** PROVIDED INFORMATION **
_ _ _

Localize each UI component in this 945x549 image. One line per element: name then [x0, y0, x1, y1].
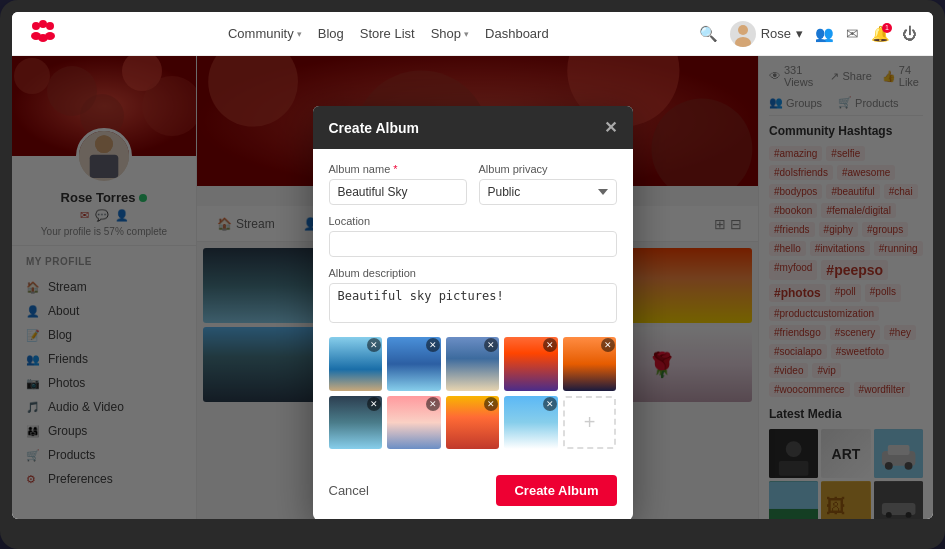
upload-photo-2: ✕ [387, 337, 441, 391]
modal-footer: Cancel Create Album [313, 475, 633, 519]
laptop-screen: Community ▾ Blog Store List Shop ▾ Dashb… [12, 12, 933, 519]
location-input[interactable] [329, 231, 617, 257]
logo-icon [28, 19, 58, 49]
remove-photo-button[interactable]: ✕ [484, 397, 498, 411]
upload-photo-8: ✕ [446, 396, 500, 450]
modal-header: Create Album ✕ [313, 106, 633, 149]
modal-body: Album name * Album privacy Public Friend… [313, 149, 633, 475]
friends-icon[interactable]: 👥 [815, 25, 834, 43]
upload-photo-1: ✕ [329, 337, 383, 391]
svg-point-2 [46, 22, 54, 30]
modal-close-button[interactable]: ✕ [604, 118, 617, 137]
location-label: Location [329, 215, 617, 227]
nav-storelist[interactable]: Store List [360, 26, 415, 41]
cancel-button[interactable]: Cancel [329, 483, 369, 498]
svg-point-1 [39, 20, 47, 28]
album-name-label: Album name * [329, 163, 467, 175]
create-album-modal: Create Album ✕ Album name * [313, 106, 633, 519]
avatar [730, 21, 756, 47]
chevron-down-icon: ▾ [464, 29, 469, 39]
nav-user[interactable]: Rose ▾ [730, 21, 803, 47]
photo-upload-grid: ✕ ✕ ✕ ✕ [329, 337, 617, 449]
required-marker: * [393, 163, 397, 175]
upload-photo-9: ✕ [504, 396, 558, 450]
description-textarea[interactable]: Beautiful sky pictures! [329, 283, 617, 323]
form-group-privacy: Album privacy Public Friends Private [479, 163, 617, 205]
remove-photo-button[interactable]: ✕ [543, 397, 557, 411]
chevron-down-icon: ▾ [796, 26, 803, 41]
messages-icon[interactable]: ✉ [846, 25, 859, 43]
svg-point-7 [735, 37, 751, 47]
album-name-input[interactable] [329, 179, 467, 205]
upload-photo-7: ✕ [387, 396, 441, 450]
form-group-album-name: Album name * [329, 163, 467, 205]
album-privacy-select[interactable]: Public Friends Private [479, 179, 617, 205]
laptop-frame: Community ▾ Blog Store List Shop ▾ Dashb… [0, 0, 945, 549]
upload-photo-5: ✕ [563, 337, 617, 391]
nav-blog[interactable]: Blog [318, 26, 344, 41]
nav-right: 🔍 Rose ▾ 👥 ✉ 🔔1 ⏻ [699, 21, 917, 47]
modal-title: Create Album [329, 120, 420, 136]
description-label: Album description [329, 267, 617, 279]
search-icon[interactable]: 🔍 [699, 25, 718, 43]
notifications-icon[interactable]: 🔔1 [871, 25, 890, 43]
nav-community[interactable]: Community ▾ [228, 26, 302, 41]
svg-point-0 [32, 22, 40, 30]
nav-links: Community ▾ Blog Store List Shop ▾ Dashb… [78, 26, 699, 41]
modal-overlay: Create Album ✕ Album name * [12, 56, 933, 519]
create-album-button[interactable]: Create Album [496, 475, 616, 506]
remove-photo-button[interactable]: ✕ [543, 338, 557, 352]
remove-photo-button[interactable]: ✕ [426, 397, 440, 411]
upload-photo-4: ✕ [504, 337, 558, 391]
top-nav: Community ▾ Blog Store List Shop ▾ Dashb… [12, 12, 933, 56]
svg-point-5 [45, 32, 55, 40]
remove-photo-button[interactable]: ✕ [426, 338, 440, 352]
remove-photo-button[interactable]: ✕ [367, 338, 381, 352]
form-row-name-privacy: Album name * Album privacy Public Friend… [329, 163, 617, 205]
remove-photo-button[interactable]: ✕ [367, 397, 381, 411]
upload-photo-3: ✕ [446, 337, 500, 391]
nav-shop[interactable]: Shop ▾ [431, 26, 469, 41]
add-photo-button[interactable]: + [563, 396, 617, 450]
form-group-location: Location [329, 215, 617, 257]
svg-point-6 [738, 25, 748, 35]
nav-dashboard[interactable]: Dashboard [485, 26, 549, 41]
album-privacy-label: Album privacy [479, 163, 617, 175]
main-content: Rose Torres ✉ 💬 👤 Your profile is 57% co… [12, 56, 933, 519]
upload-photo-6: ✕ [329, 396, 383, 450]
notification-badge: 1 [882, 23, 892, 33]
power-icon[interactable]: ⏻ [902, 25, 917, 42]
chevron-down-icon: ▾ [297, 29, 302, 39]
form-group-description: Album description Beautiful sky pictures… [329, 267, 617, 327]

_ _ _

** TASK PROMPT **
Please go line by line through the records above, copying each one that holds the string "Beautiful".

** SOLUTION **
description-textarea[interactable]: Beautiful sky pictures! [329, 283, 617, 323]
form-group-description: Album description Beautiful sky pictures… [329, 267, 617, 327]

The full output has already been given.